LibACA is a C library of the Aho-Corasick algorithm/automaton.
Given a set of strings, each called a pattern, and an input string called the text, the Aho-Corasick algorithm finds every occurrence of every pattern in the text.
LibACA aims for:
-
Time-space balance
LibACA uses an original variant of trie, called coordinate hash trie. This trie variant provides a good balance between time and space, without compromising simplicity. See the Internals section for detail.
The space complexity is proportional to the number of states. Because no reallocation, resizing, or rehashing will be performed, the space consumption is stable.
When transition from one state to another, the time complexity is constant for the average case, and proportional to the size of the alphabet for the worst case.
-
Simplicity
The implementation contains no more than 175 LOCs of C, including header files.
-
Robustness
LibACA carefully deals with errors and arithmetic overflows.

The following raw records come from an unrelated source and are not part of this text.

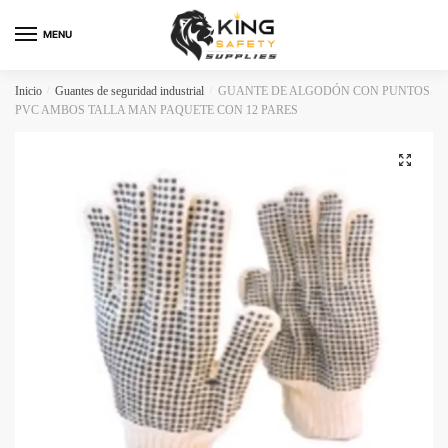
Skip
Skip
to
to
MENU
navigation
content
Inicio
/
Guantes de seguridad industrial
/
GUANTE DE ALGODÓN CON PUNTOS
PVC AMBOS TALLA MAN PAQUETE CON 12 PARES
🔍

LibACA is designed for binary streams, including infinite ones.
Table of Contents
- System Requirements
- Getting Started
- Installation
- Types
- Functions
- Benchmarks
- Internals
- Following News
LibACA requires a C89 compiler, POSIX errno
definitions, and the following features of the target architecture:
- The binary representation of -1 is
111...11
.
Most mainstream architectures, systems, and compilers meet the requirements.
To run the test and benchmark, the system should additionally implement the getrusage()
routine and support the ru_maxrss
field in the rusage
structure.
Most Unix-compatible systems meet the requirements.
The following example eg.c
reads symbols from the standard input and matches in a fixed pattern set.
For every match, it prints the matched pattern.
#include <aca.h>
...
char *pattab[] = {"he", "she", "his", "hers"};
int main(void)
{
int hit(int pat); /* callback for matching */
aca fgrep; /* the automaton */
aca_iter it; /* iterator of the automaton */
int i, ch;
/* initialize an automaton with the maximum number of states to be 16 */
aca_init(&fgrep, 16);
/* add all patterns in pattab to the automaton */
for (i = 0; i < sizeof pattab / sizeof pattab[0]; i++)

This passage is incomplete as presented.